Results

Progress Working Group 3: Gene Transfer

In the discussions of gene transfer, most of the attention is not anymore spent on the "classical" gene transfer mechanism, such as transformation, sexual compatible transmission and conjugation. Even poorly understood mechanisms such as transencapsidation seem to have lost some interests. Much more attention is going to DNA transfer to mammalian cells, or to complex matrices such as milk or eggs.

The following is therefore a (first) list of topics/questions that will be addressed by the participants of WG 3:

• What are the types of gene transfer mechanisms that we want to address. Do we exclude certain modes such as transencapsidation?
• Shall we review the literature as such or shall we address topical issued, e.g. transfer to mammalian cells of naked DNA, transfer into primary food products such as milk?
• What about gene stability and gene expression?
• What about test strategies?
• How can we develop/evaluate models that mimic the habitat in the rumen and in the gastro-intestinal tract?
• What should be the alternative for antibiotic marker genes?
• How will we follow symposia held on the subject?

At the First Plenary Meeting (WG meeting), 12-13 May, Wageningen, the participants presented several points of considerations on the use of antibiotic resistance genes as markers. This was followed by a discussion of the Doerfler study and the implications regarding the labelling of meat. Other important topics were gene silencing, unintended effects, the contents of the gene pool (newly introduced genes), monitoring and the importance of the genomic background in relation to the specific gene expression. The discussions also included the DNA uptake and stability and the necessity of differentiation between micro-organisms and mammalian cells in relation to gene transfer. The following remarks relating specifically to the position paper were made: The position paper should not only be a review on the topic but should include clear conclusions in order to avoid misinterpretation. There should be focus on human health risk, but environmental effects can not be completely ruled out, as there may a close relation. A time schedule was made:

• October 2000:

• Background information available (reports, reference list)

• Definition of structure of the position paper

• Definition of interconnections to other groups.

• April 2001:

• Draft of the position paper ready for the IDP meeting

In the Second Plenary Meeting (WG meeting), 13-14 October, Copenhagen, three chapters of the position paper were presented. During the discussion of the material it was concluded that a lot of scientific data has been collected. However is was also pointed out that the position paper was not intended to be a comprehensive review on the gene transfer but a paper with focus on central points of scientific interest.

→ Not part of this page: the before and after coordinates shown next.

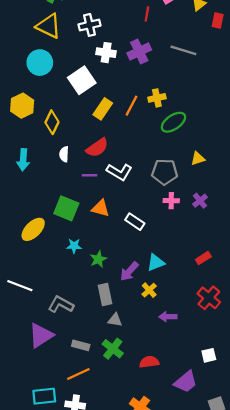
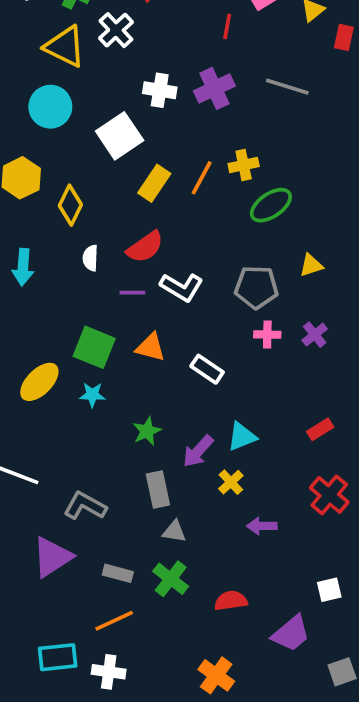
white cross: (89, 25) -> (116, 30), moved, turned -30
cyan star: (74, 246) -> (92, 395), moved

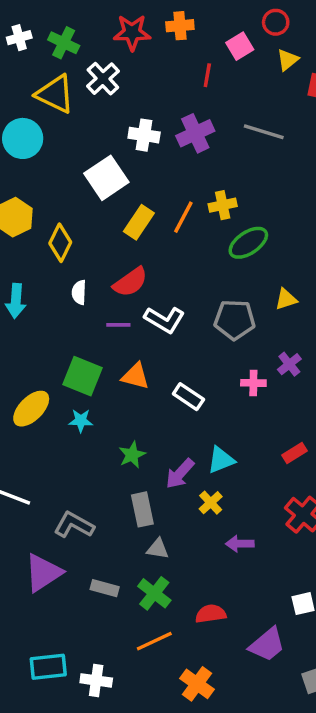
cyan circle: (50, 107) -> (23, 138), moved
pink cross: (267, 335) -> (253, 383), moved
orange line: (114, 621) -> (154, 641), moved

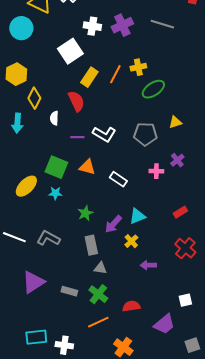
yellow diamond: (60, 243) -> (34, 98), moved
red semicircle: (130, 282) -> (76, 101), moved, turned -80
gray L-shape: (74, 525) -> (48, 238), moved

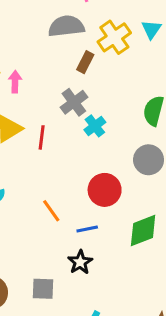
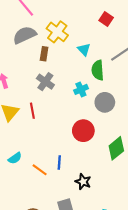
cyan triangle: (151, 29) -> (84, 50), moved
cyan cross: (95, 126) -> (81, 89), moved, turned 32
orange line: (51, 211) -> (40, 170), moved
blue line: (87, 229) -> (59, 163), moved, turned -56

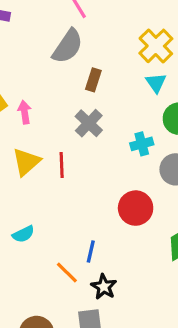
yellow cross: (57, 32) -> (156, 46), moved
gray semicircle: (25, 35) -> (68, 46), turned 140
orange line: (40, 170) -> (67, 272), moved
black star: (83, 182) -> (104, 287), moved

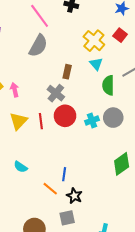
brown rectangle: (93, 80) -> (67, 72), moved
cyan cross: (142, 144) -> (92, 121), moved
red circle: (136, 208) -> (65, 116), moved
cyan semicircle: (23, 234) -> (21, 167), turned 64

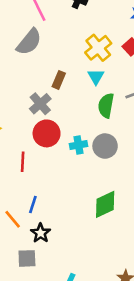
red line: (41, 121) -> (23, 162), moved

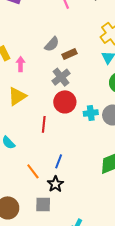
gray semicircle: (29, 42) -> (52, 44), moved, size x0.7
brown rectangle: (59, 80) -> (69, 54), moved, turned 40
blue line: (33, 204) -> (59, 161), moved

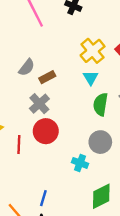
cyan cross: (91, 113) -> (80, 163), moved, turned 32
red line: (44, 124) -> (19, 145), moved

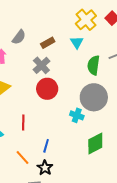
gray semicircle: (27, 67) -> (19, 37), moved
cyan triangle: (91, 78) -> (77, 42), moved
gray circle: (100, 142) -> (94, 97), size x1.4
red line: (19, 145) -> (23, 123), moved

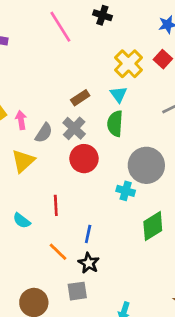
gray semicircle: (19, 37) -> (44, 133), moved
green semicircle: (94, 65) -> (115, 124), moved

In summation the position paper has the following chapters:

Chapter 1: Natural Gene Transfer Background

Chapter 2: Use of marker genes.

Chapter 3: Consequences of Gene Transfer.

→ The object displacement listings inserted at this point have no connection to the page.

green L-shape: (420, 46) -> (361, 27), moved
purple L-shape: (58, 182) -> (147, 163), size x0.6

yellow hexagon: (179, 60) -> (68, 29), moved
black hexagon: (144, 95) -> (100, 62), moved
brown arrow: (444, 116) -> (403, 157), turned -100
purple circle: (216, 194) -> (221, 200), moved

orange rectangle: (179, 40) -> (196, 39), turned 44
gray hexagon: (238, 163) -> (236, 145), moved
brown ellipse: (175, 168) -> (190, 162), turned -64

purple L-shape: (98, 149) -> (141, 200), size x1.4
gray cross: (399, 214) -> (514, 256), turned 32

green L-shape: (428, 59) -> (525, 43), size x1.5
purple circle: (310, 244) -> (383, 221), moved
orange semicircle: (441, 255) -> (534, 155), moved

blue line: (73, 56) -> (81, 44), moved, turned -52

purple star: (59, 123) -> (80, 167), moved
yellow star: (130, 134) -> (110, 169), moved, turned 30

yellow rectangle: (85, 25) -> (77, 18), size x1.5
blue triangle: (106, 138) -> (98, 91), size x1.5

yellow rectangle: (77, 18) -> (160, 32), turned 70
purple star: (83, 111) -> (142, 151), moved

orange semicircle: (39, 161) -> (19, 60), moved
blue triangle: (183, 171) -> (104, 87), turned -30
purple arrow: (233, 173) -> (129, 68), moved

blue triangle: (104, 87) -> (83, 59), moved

The next meeting will focus on a discussion of recommendations, status of the paper (do we cover the relevant parts), and the possible overlap to other groups. The next meeting will also start the work on chapter 3: Consequences of Gene Transfer. Finally a discussion on DNA transfer to mammalian cells is of paramount interest and that expertise from gene therapy is relevant to the working group. As a result of the discussion it is recommended that an expert in this field join the group.